Für Unternehmen, die auf seriöse Gewinnspiele setzen, dürfte die aktuelle Entscheidung des Europäischen Gerichtshofes sehr interessant sein. Hat das deutsche Wettbewerbsrecht die Gewinnspielwerbung bis dato sehr restriktiv geregelt, erlaubt die Entscheidung des EuGH nunmehr die Kopplung von Gewinnspielen. Was meinen die Richter am EuGH mit ihrer Entscheidung? Ein Unternehmen aus dem Lebensmittelbereich hat seinen Kunden unter dem Slogan „Einkaufen, Punkte sammeln, gratis Lotto spielen“ den Einkauf in seinen Filialen schmackhaft gemacht.

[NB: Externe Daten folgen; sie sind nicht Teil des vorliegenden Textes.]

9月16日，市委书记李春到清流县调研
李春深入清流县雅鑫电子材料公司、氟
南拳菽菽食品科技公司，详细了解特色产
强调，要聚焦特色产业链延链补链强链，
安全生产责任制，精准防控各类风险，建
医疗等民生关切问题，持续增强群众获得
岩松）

Wer also Waren in diesem Supermarkt eingekauft hat, der konnte Punkte sammeln. Hatte man zwanzig Punkte zusammen, dann wurde eine kostenlose Teilnahme am Toto-Lotto-Spiel möglich. Das deutsche Wettbewerbsrecht sieht darin eine unsachliche Beeinflussung des Verbrauchers und eine Ausnutzung der Spielsucht. Nach § 4 Nr. 6 des Gesetzes gegen den unlauteren Wettbewerb (UWG) ist die Teilnahme an einem Gewinnspiel mit einem Warenerwerb zu verknüpfen verboten. Man spricht hier von einem sogenannten Kopplungsverbot.

Der EuGH hat mit Urteil vom 14.01.2010 (Rs. C 304/08) diese Regelung des Kopplungsverbots für unzulässig erklärt. Weitere Infos zur Vorgehensweise sind aus dem Urteil zu entnehmen.